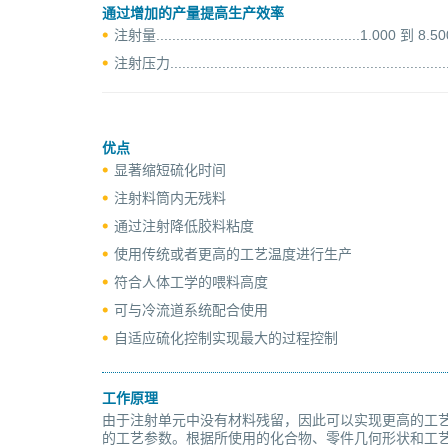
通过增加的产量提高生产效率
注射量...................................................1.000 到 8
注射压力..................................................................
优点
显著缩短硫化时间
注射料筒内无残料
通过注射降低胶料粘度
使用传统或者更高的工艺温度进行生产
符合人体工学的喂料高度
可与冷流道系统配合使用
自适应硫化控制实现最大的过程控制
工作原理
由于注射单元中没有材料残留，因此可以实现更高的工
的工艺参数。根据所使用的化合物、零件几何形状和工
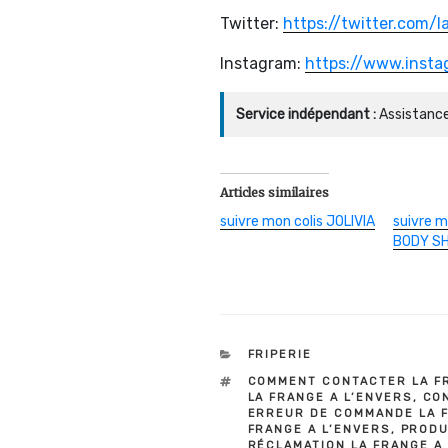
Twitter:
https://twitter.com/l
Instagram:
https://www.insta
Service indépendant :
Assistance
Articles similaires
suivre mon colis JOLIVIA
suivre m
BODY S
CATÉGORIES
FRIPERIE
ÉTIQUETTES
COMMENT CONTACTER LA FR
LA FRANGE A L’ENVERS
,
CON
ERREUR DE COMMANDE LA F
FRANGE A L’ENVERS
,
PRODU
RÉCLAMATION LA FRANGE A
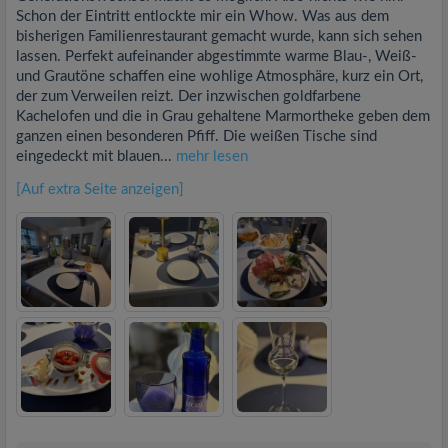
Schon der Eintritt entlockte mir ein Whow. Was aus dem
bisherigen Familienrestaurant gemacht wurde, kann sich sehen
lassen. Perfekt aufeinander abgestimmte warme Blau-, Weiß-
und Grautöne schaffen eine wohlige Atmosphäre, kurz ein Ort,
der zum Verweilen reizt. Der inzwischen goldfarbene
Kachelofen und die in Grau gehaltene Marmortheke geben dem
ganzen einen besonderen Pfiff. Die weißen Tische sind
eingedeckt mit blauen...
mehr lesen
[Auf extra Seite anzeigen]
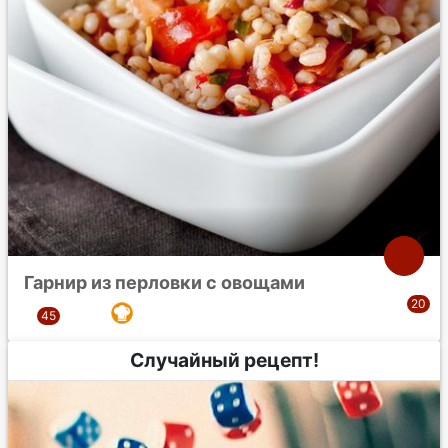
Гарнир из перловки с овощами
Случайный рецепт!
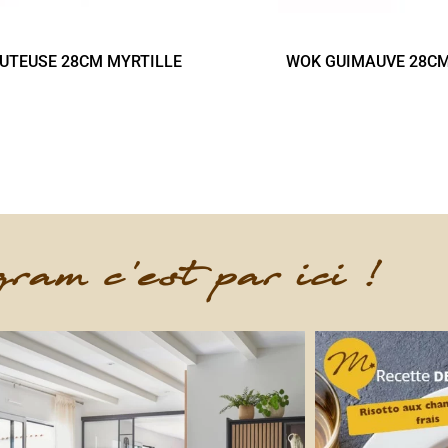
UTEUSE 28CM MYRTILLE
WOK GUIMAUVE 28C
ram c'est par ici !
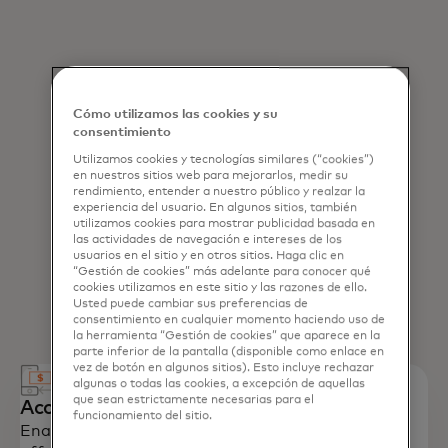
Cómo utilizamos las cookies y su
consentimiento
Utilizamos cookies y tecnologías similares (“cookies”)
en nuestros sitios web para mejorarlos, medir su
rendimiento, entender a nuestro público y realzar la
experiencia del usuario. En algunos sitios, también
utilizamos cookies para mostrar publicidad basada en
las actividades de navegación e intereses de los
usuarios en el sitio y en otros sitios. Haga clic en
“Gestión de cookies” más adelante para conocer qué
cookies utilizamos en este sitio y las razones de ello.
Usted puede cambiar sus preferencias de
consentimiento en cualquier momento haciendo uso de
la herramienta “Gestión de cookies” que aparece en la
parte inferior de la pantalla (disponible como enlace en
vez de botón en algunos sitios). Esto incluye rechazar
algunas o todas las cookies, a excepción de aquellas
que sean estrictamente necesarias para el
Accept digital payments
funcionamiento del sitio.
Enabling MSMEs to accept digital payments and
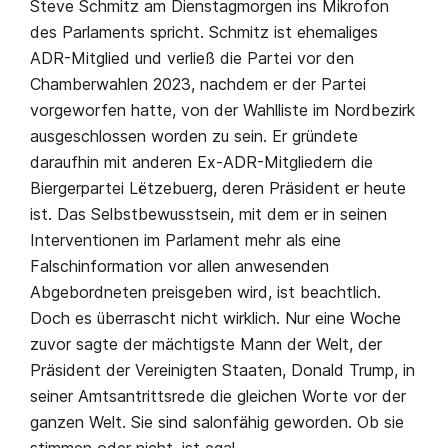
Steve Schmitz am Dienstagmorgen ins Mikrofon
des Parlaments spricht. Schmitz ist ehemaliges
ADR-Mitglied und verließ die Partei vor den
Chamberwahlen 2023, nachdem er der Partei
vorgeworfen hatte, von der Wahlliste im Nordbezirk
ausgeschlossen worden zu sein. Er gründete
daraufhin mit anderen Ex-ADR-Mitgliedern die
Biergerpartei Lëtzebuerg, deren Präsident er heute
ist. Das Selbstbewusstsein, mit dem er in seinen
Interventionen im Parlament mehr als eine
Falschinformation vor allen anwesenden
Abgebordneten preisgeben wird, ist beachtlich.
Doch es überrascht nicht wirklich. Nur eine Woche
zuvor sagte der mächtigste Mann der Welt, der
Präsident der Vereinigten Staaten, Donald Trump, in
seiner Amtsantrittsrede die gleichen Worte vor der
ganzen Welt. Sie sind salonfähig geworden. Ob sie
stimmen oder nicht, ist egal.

▶ _Your instructions_:
Pictures are to be left out; repeat all the remaining data exactly.

▶ _Written answer_:
通过增加的产量提高生产效率
注射量...................................................1.000 到 8
注射压力..................................................................
优点
显著缩短硫化时间
注射料筒内无残料
通过注射降低胶料粘度
使用传统或者更高的工艺温度进行生产
符合人体工学的喂料高度
可与冷流道系统配合使用
自适应硫化控制实现最大的过程控制
工作原理
由于注射单元中没有材料残留，因此可以实现更高的工
的工艺参数。根据所使用的化合物、零件几何形状和工
Twitter:
https://twitter.com/l
Instagram:
https://www.insta
Service indépendant :
Assistance
Articles similaires
suivre mon colis JOLIVIA
suivre m
BODY S
CATÉGORIES
FRIPERIE
ÉTIQUETTES
COMMENT CONTACTER LA FR
LA FRANGE A L’ENVERS
,
CON
ERREUR DE COMMANDE LA F
FRANGE A L’ENVERS
,
PRODU
RÉCLAMATION LA FRANGE A
Schon der Eintritt entlockte mir ein Whow. Was aus dem
bisherigen Familienrestaurant gemacht wurde, kann sich sehen
lassen. Perfekt aufeinander abgestimmte warme Blau-, Weiß-
und Grautöne schaffen eine wohlige Atmosphäre, kurz ein Ort,
der zum Verweilen reizt. Der inzwischen goldfarbene
Kachelofen und die in Grau gehaltene Marmortheke geben dem
ganzen einen besonderen Pfiff. Die weißen Tische sind
eingedeckt mit blauen...
mehr lesen
[Auf extra Seite anzeigen]
Гарнир из перловки с овощами
Случайный рецепт!
UTEUSE 28CM MYRTILLE
WOK GUIMAUVE 28C
ram c'est par ici !
Cómo utilizamos las cookies y su
consentimiento
Utilizamos cookies y tecnologías similares (“cookies”)
en nuestros sitios web para mejorarlos, medir su
rendimiento, entender a nuestro público y realzar la
experiencia del usuario. En algunos sitios, también
utilizamos cookies para mostrar publicidad basada en
las actividades de navegación e intereses de los
usuarios en el sitio y en otros sitios. Haga clic en
“Gestión de cookies” más adelante para conocer qué
cookies utilizamos en este sitio y las razones de ello.
Usted puede cambiar sus preferencias de
consentimiento en cualquier momento haciendo uso de
la herramienta “Gestión de cookies” que aparece en la
parte inferior de la pantalla (disponible como enlace en
vez de botón en algunos sitios). Esto incluye rechazar
algunas o todas las cookies, a excepción de aquellas
que sean estrictamente necesarias para el
Accept digital payments
funcionamiento del sitio.
Enabling MSMEs to accept digital payments and
Steve Schmitz am Dienstagmorgen ins Mikrofon
des Parlaments spricht. Schmitz ist ehemaliges
ADR-Mitglied und verließ die Partei vor den
Chamberwahlen 2023, nachdem er der Partei
vorgeworfen hatte, von der Wahlliste im Nordbezirk
ausgeschlossen worden zu sein. Er gründete
daraufhin mit anderen Ex-ADR-Mitgliedern die
Biergerpartei Lëtzebuerg, deren Präsident er heute
ist. Das Selbstbewusstsein, mit dem er in seinen
Interventionen im Parlament mehr als eine
Falschinformation vor allen anwesenden
Abgebordneten preisgeben wird, ist beachtlich.
Doch es überrascht nicht wirklich. Nur eine Woche
zuvor sagte der mächtigste Mann der Welt, der
Präsident der Vereinigten Staaten, Donald Trump, in
seiner Amtsantrittsrede die gleichen Worte vor der
ganzen Welt. Sie sind salonfähig geworden. Ob sie
stimmen oder nicht, ist egal.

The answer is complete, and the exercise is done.